Saturday, October 2, 2010

Was Sagten Sie? (What did you say?)

The old German transvestite walked in the middle of the road wearing a pink bathing suit and yellow Bermuda shorts. He was what most gossipmongers referred to as 'a wasted life', not for the alien who probably felt just as distant in his foreign country than any other place he'll ever be. But for the sad picture it painted of foreigners, which to their minds should remain unblemished.

To Nang Ading, sitting by the bench at the carenderia, he would've made a suitable husband for the youngest. To Nang Linda sweeping her front yard, he would've been an ideal financier to her vinegar business. For the numbers of them, thousands of them, some without faces, some that blotch with the iridescence of the wind, he would've had the potential to become great conversation piece for years to come.They gather together and gaze at the lopsided figure walking down Karsadang Daan like a soldier to his execution.

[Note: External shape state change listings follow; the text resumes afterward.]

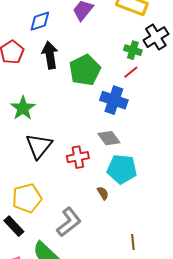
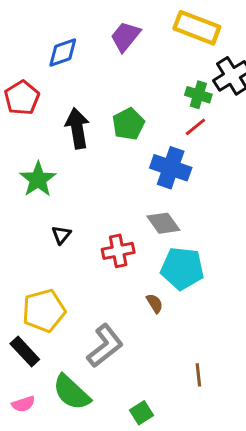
black arrow: (50, 55) -> (77, 128), moved
green pentagon: (85, 70) -> (128, 124), size x0.7
black triangle: (39, 146) -> (61, 235), size x0.5

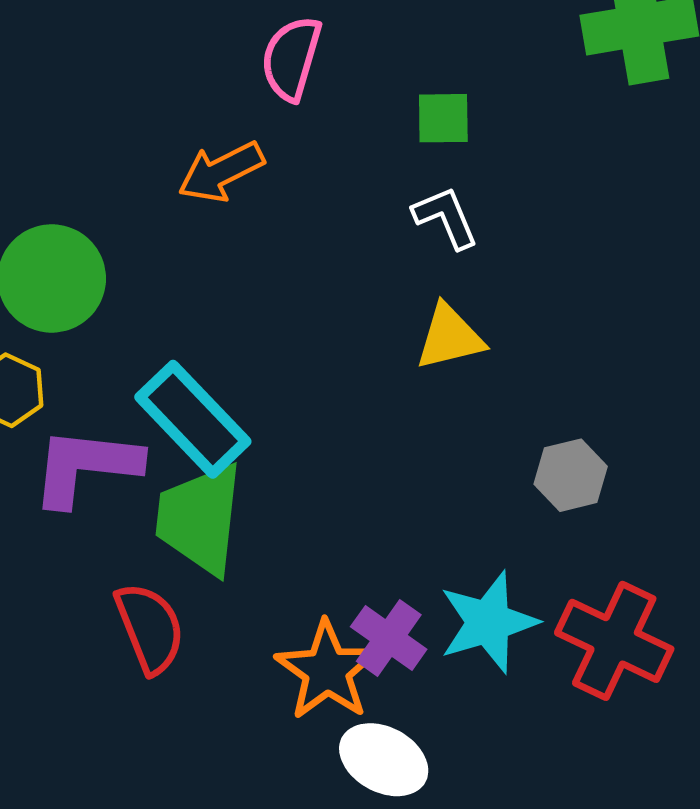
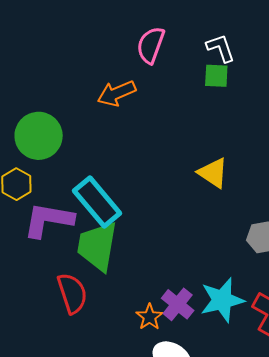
white L-shape: (446, 217) -> (221, 48), moved
yellow triangle: (450, 337) -> (213, 173), turned 44
orange star: (327, 670) -> (149, 317), size x0.6

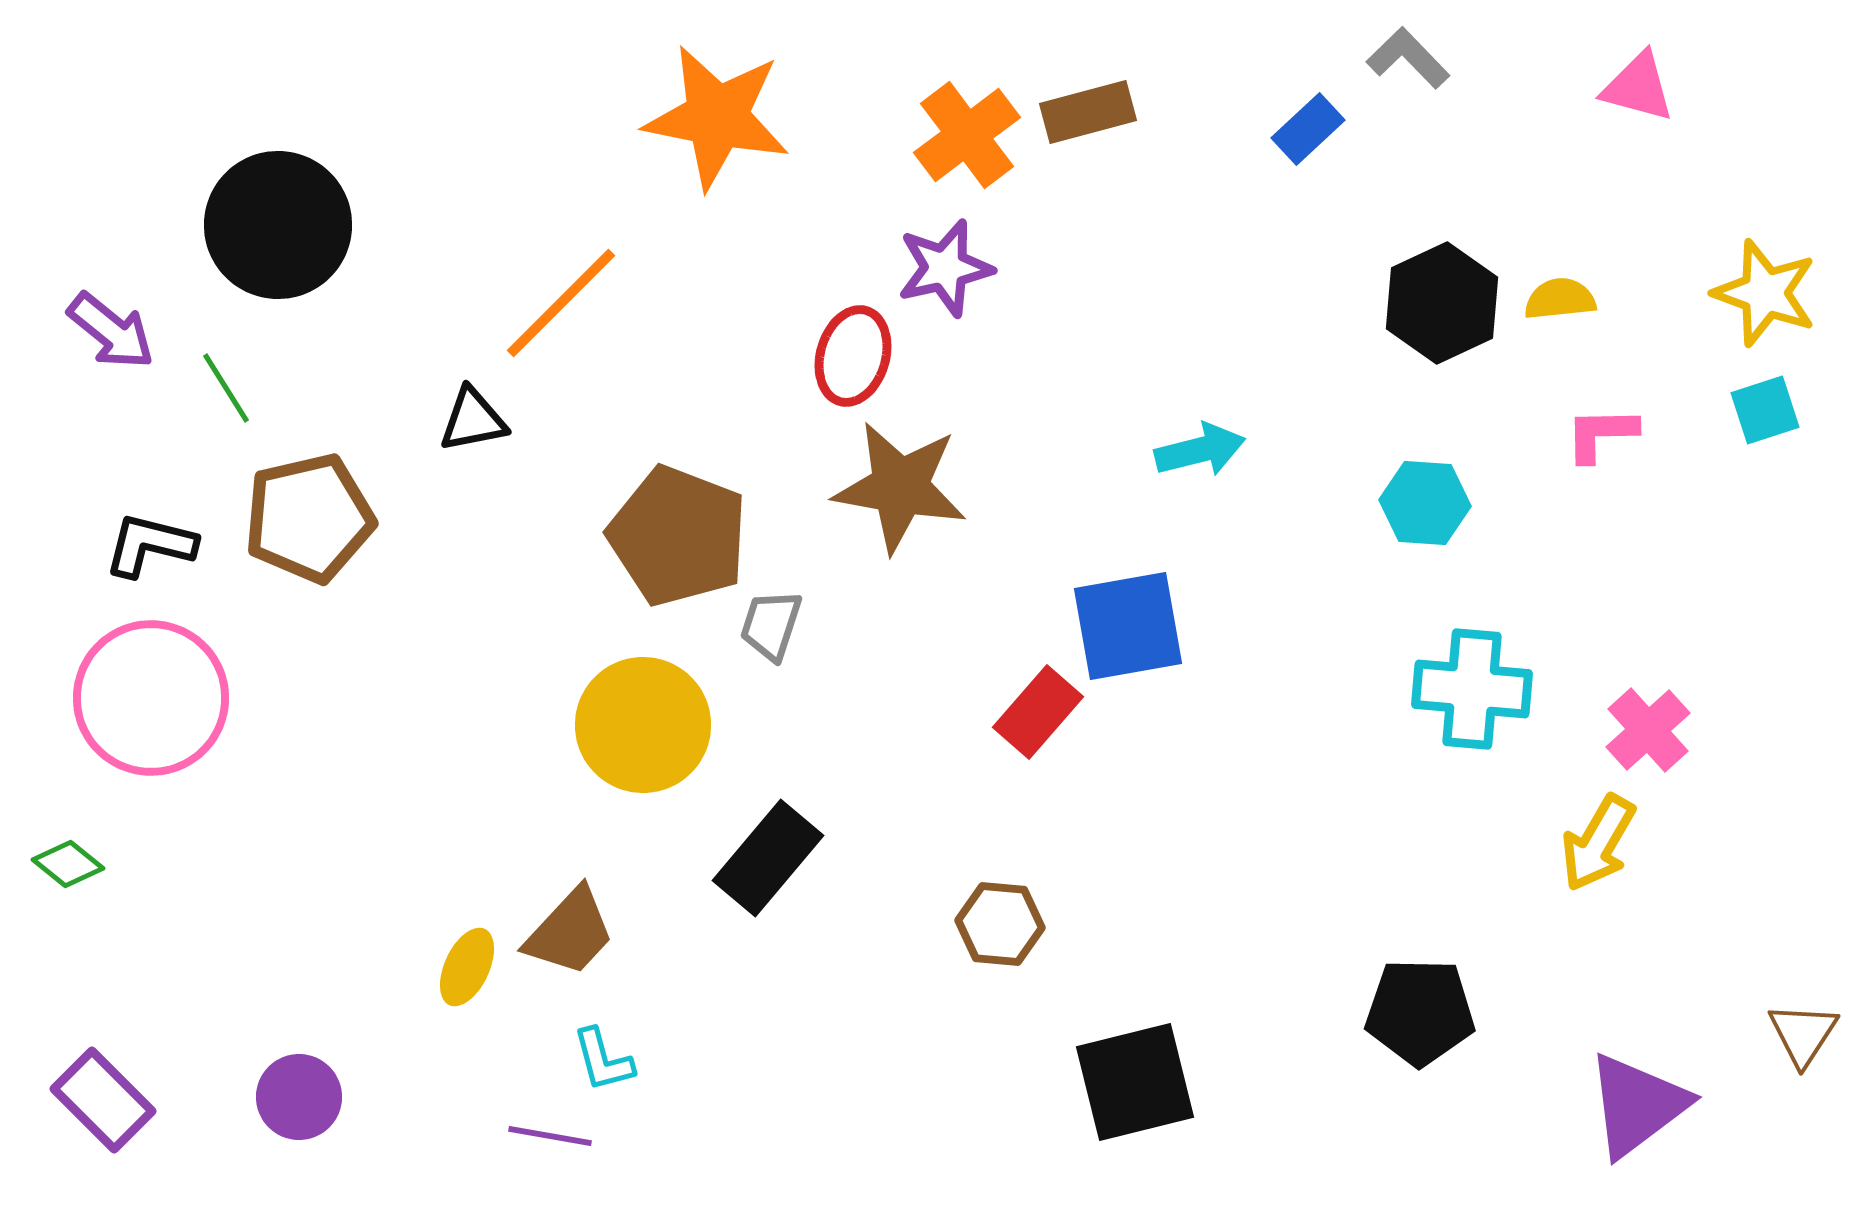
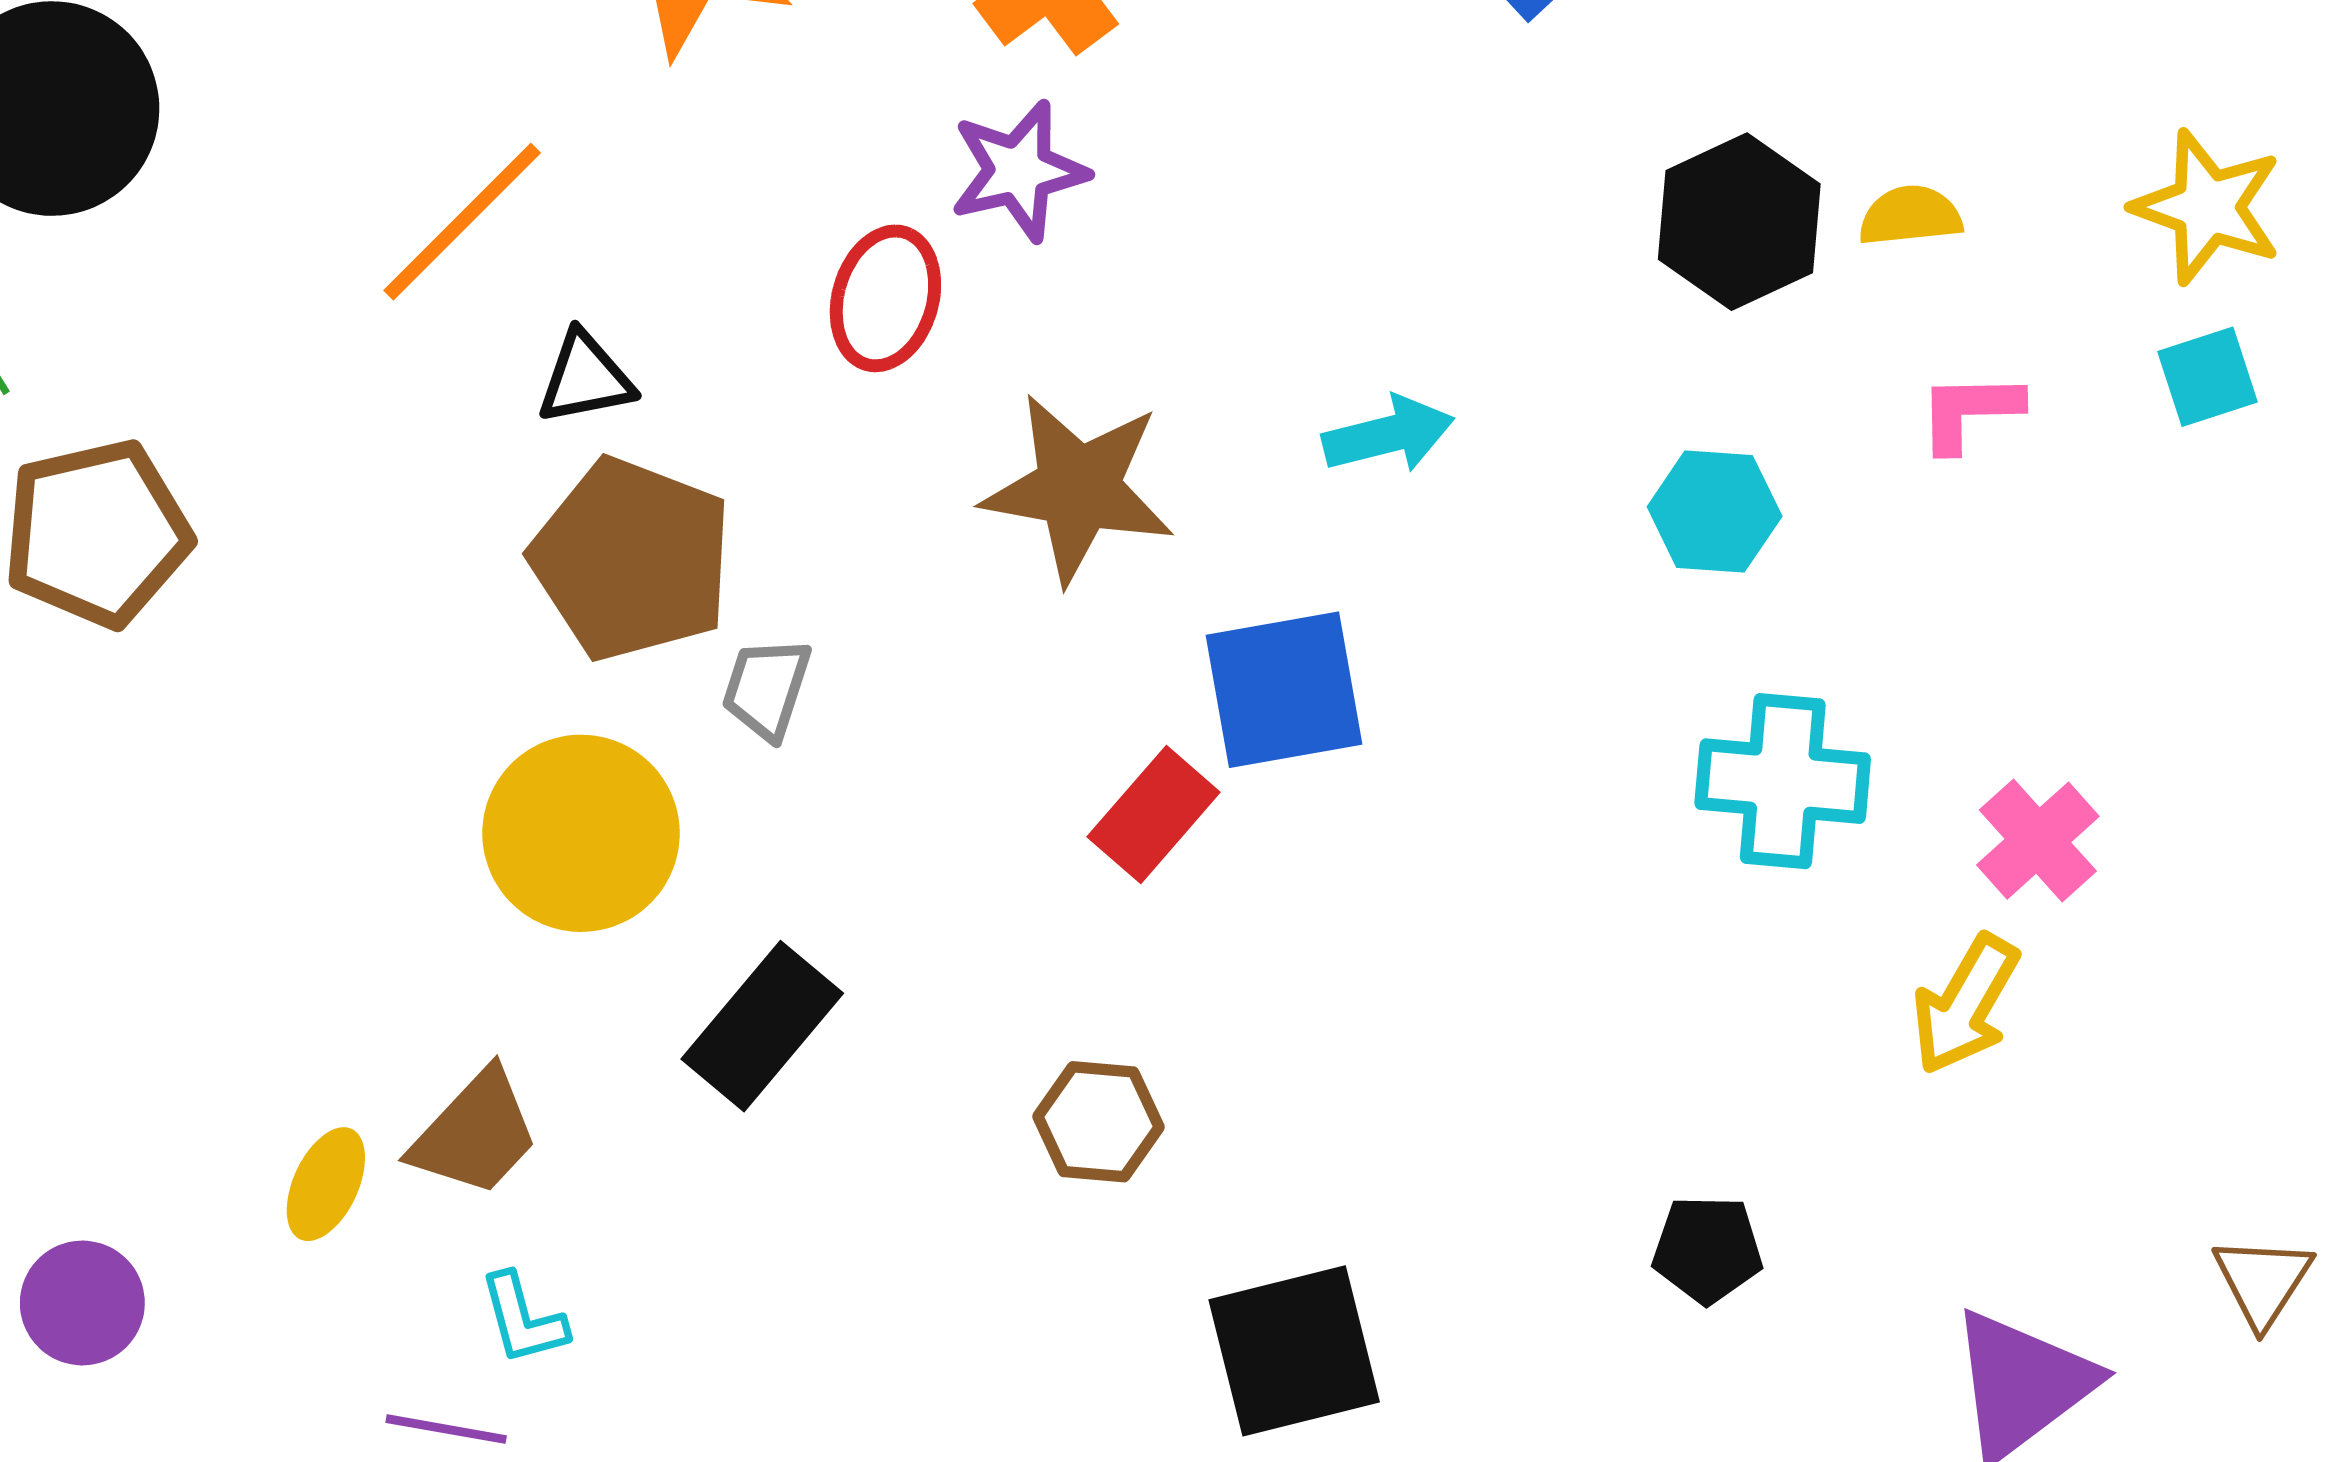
black triangle: (473, 420) -> (585, 378), moved
brown star: (900, 487) -> (1078, 488), moved
black pentagon: (1420, 1012) -> (1707, 1249), size x0.7
purple circle: (299, 1097) -> (82, 1303), moved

Labels.Always labels.And they sweep through the mind one by one like memories, which sometimes he opts to discard.And sometimes he merely opts to just wear the pink bathing suit in lieu of his memories.The dirt road is placid as it is painful to his naked feet. And somewhere in the distance is the kindling of what looked like who he once was.This old, unfinished structure, all bricks that barely made it to the back.An excuse of a house, really, except it sat like royalty amongst neighboring shacks. A door. A wall. A life. A hole.

There was a little girl sitting on its ledges, her legs swooshing back and forth in the air, watching the others playing on its empty shell. Destroying the house, smashing its bricked arches. Rip the Wood. Steal the wires to be weighed in junk yards.Memories. And he snaps the strap of his bathing a suit as a soldier will to his rifle. And moves on.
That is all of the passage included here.